State Sen. Tony Guarisco of Morgan City attempted in 1986 to scrap the oath because of what he considered as a violation of the First Amendment.
“It never got out of committee,” he remembers. “I was the only ‘yes’ vote. Committee members ridiculed a young LSU professor who was the only person to testify. He testified in favor of the bill.”
The loyalty oath was weaponized as a result of the House Committee on Unamerican Activities, which in turn was spawned by McCarthyism and his Red Scare tactics. Two of the members of the HCUA were from Louisiana: U.S. Reps. Ed Willis of St. Martinville, the committee chair, and F. Edward Hebert of New Orleans.
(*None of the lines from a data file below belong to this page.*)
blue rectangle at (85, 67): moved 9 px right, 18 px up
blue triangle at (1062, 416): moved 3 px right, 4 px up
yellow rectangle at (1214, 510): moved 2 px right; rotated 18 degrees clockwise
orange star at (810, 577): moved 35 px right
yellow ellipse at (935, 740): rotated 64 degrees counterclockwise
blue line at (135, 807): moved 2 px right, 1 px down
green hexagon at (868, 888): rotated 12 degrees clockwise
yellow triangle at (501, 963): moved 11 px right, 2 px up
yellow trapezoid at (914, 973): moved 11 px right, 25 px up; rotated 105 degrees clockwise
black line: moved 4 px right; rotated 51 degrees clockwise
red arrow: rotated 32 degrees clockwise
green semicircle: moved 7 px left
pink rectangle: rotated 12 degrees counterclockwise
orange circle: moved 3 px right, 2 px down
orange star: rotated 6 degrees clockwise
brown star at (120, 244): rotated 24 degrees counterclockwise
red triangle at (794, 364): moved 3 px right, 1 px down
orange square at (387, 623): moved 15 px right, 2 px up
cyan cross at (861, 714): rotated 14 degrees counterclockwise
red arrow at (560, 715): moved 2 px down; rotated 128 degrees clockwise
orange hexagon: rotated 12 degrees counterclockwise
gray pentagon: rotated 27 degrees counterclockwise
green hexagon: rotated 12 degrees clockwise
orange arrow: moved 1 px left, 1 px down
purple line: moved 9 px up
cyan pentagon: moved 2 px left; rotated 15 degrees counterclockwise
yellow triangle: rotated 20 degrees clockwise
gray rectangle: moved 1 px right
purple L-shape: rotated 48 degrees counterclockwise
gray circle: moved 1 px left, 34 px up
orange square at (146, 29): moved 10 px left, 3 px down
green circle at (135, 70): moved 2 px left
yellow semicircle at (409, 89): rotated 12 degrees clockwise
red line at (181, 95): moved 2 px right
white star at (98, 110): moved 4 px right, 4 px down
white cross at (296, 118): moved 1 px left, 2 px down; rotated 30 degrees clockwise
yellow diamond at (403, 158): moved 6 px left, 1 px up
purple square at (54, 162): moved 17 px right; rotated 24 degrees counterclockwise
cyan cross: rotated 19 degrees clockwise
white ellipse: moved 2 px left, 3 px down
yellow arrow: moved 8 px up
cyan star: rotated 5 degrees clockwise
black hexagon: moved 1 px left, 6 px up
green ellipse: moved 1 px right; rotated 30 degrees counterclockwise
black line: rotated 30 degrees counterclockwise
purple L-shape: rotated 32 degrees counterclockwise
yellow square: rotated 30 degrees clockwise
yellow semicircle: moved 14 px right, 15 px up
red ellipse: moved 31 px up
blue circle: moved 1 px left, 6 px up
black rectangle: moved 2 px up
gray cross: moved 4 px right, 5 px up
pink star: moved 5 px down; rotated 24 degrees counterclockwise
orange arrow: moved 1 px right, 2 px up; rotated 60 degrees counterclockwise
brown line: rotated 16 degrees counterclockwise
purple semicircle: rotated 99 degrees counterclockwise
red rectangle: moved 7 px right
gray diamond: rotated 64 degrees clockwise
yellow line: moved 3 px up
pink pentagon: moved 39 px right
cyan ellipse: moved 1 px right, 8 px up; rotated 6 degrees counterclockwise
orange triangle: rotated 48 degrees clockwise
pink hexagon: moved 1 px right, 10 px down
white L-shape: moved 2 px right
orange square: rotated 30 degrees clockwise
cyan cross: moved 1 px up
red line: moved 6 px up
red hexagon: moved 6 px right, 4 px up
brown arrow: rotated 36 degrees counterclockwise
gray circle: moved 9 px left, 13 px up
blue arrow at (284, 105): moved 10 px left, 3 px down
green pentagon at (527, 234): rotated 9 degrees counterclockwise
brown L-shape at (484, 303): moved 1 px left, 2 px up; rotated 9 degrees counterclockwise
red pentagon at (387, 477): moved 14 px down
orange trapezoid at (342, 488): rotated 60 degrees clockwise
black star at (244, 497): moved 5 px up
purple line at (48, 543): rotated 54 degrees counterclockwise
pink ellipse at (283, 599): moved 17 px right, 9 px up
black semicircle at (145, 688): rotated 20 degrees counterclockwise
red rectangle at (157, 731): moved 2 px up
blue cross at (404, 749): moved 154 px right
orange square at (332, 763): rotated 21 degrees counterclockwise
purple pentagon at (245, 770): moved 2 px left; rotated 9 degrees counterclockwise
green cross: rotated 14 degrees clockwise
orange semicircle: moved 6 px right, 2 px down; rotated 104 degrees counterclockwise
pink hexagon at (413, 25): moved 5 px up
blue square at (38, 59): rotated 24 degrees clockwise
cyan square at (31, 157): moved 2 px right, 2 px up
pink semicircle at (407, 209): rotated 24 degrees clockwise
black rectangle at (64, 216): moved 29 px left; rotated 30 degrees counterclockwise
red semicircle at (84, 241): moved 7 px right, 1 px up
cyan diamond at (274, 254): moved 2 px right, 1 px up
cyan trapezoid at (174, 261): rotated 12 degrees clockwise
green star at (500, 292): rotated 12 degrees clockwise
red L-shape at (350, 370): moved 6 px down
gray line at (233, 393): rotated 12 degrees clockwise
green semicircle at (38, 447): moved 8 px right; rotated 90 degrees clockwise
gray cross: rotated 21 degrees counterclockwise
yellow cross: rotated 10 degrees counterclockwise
Since the [State Senate] committee wanted to keep the law in place, I asked the governor’s appointees who required [Senate] confirmation, “Are you now or were you ever…”
One appointee, he said, stormed out of the committee room yelling that Guarisco had called him a communist.
“The loyalty oath is still in effect,” Guarisco said, “but it’s hidden as part of R.S. 42:52 (ed seq) that people such as college professors have to sign.
“Years ago, a young, highly sought-out English professor from another state was recruited by USL (not ULL). He declined to sign the oath and was not hired.”
Guarisco, 87, served in the Louisiana State Senate from 1976-1988. He received his law degree from Loyola University in New Orleans.
First elected in 1975, he sponsored a bill to permit physicians in Louisiana prescribe marijuana for therapeutic treatment of glaucoma and in treatment by chemotherapy. Gov. Edwin Edwards signed his bill into law and the Marijuana Control Board was created to monitor the law but the panel never functioned and was abolished in 1989 by Gov. Bubby Roemer who eliminated many other inactive boards and commissions.
He was an early supporter of the failed Equal Rights Amendment and he created and served as the first Senate parliamentarian, designing a process for confirming gubernatorial appointees. He founded the Endowed Chairs for Eminent Scholars program in higher education and the LSU Endowment for Excellence, pioneered admission standards for LSU, and laws regarding open meetings and public records. He was the lead author on legislation to prevent punitive damages against the press. In 1981, he was the floor manager for the impeachment and removal of state Senator Gaston Gerald of Greenwell Springs, convicted of extortion.
He was succeeded in the State Senate by future Gov. Mike Foster in 1988.